The diff is much smaller, only exception_unwind and start_frame needed changes beyond the generator.

Here is one op for comparison

0000000000296870 <_TAIL_CALL_GET_LEN>:
 296870: 55 push rbp
 296871: 4d 89 7c 24 38 mov qword ptr [r12 + 0x38], r15
 296876: 41 0f b6 5f 02 movzx ebx, byte ptr [r15 + 0x2]
 29687b: 49 83 c7 02 add r15, 0x2
 29687f: 48 8d 05 ca fd 1e 00 lea rax, [rip + 0x1efdca] # 0x486650 <INSTRUCTION_TABLE>
 296886: 48 8b 2c d8 mov rbp, qword ptr [rax + 8*rbx]
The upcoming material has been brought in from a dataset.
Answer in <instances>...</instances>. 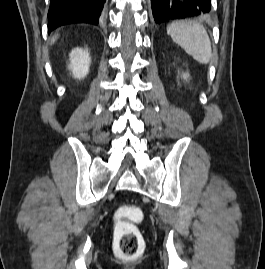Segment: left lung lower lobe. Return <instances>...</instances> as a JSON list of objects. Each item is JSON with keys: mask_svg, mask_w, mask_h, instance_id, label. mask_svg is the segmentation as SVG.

 29688a: 49 8b 7d f8 mov rdi, qword ptr [r13 - 0x8]
 29688e: 4d 89 6c 24 40 mov qword ptr [r12 + 0x40], r13
 296893: e8 98 27 ea ff call 0x139030 <PyObject_Size>
 296898: 4d 8b 6c 24 40 mov r13, qword ptr [r12 + 0x40]
 29689d: 49 c7 44 24 40 00 00 00 00 mov qword ptr [r12 + 0x40], 0x0
 2968a6: 48 85 c0 test rax, rax
 2968a9: 78 28 js 0x2968d3 <_TAIL_CALL_GET_LEN+0x63>
 2968ab: 48 89 c7 mov rdi, rax
 2968ae: e8 cd 7e eb ff call 0x14e780 <PyLong_FromSsize_t>
 2968b3: 48 85 c0 test rax, rax
 2968b6: 74 1b je 0x2968d3 <_TAIL_CALL_GET_LEN+0x63>
 2968b8: 49 89 45 00 mov qword ptr [r13], rax
 2968bc: 49 83 c5 08 add r13, 0x8
 2968c0: 41 0f b7 07 movzx eax, word ptr [r15]
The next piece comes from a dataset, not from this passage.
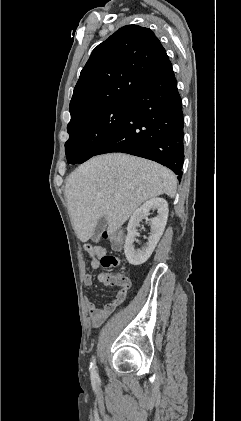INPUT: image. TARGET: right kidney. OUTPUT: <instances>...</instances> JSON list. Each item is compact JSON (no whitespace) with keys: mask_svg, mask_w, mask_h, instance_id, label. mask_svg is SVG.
<instances>
[{"mask_svg":"<svg viewBox=\"0 0 241 421\" xmlns=\"http://www.w3.org/2000/svg\"><path fill=\"white\" fill-rule=\"evenodd\" d=\"M150 210H157V216L149 221L151 229L147 243L141 250H136L134 247V241L137 236V227L142 219L148 217ZM168 212L169 209L166 200L155 197L146 201L132 214L127 226L128 234L124 245L125 256L130 264L135 266L140 265L149 259L163 234L168 219Z\"/></svg>","mask_w":241,"mask_h":421,"instance_id":"1","label":"right kidney"}]
</instances>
 2968c4: 89 c7 mov edi, eax
 2968c6: c1 ef 08 shr edi, 0x8
 2968c9: 38 c3 cmp bl, al
 2968cb: 75 0c jne 0x2968d9 <_TAIL_CALL_GET_LEN+0x69>
 2968cd: 48 89 e8 mov rax, rbp
 2968d0: 5d pop rbp
 2968d1: ff e0 jmp rax
 2968d3: 5d pop rbp
 2968d4: e9 c7 ce f0 ff jmp 0x1a37a0 <_TAIL_CALL_error>
 2968d9: 0f b6 c0 movzx eax, al
 2968dc: 48 8d 0d 6d fd 1e 00 lea rcx, [rip + 0x1efd6d] # 0x486650 <INSTRUCTION_TABLE>
 2968e3: 5d pop rbp
 2968e4: ff 24 c1 jmp qword ptr [rcx + 8*rax]
 2968e7: 66 0f 1f 84 00 00 00 00 00 nop word ptr [rax + rax]

and bigger ops are stashing the original next opcode on the stack for later comparison.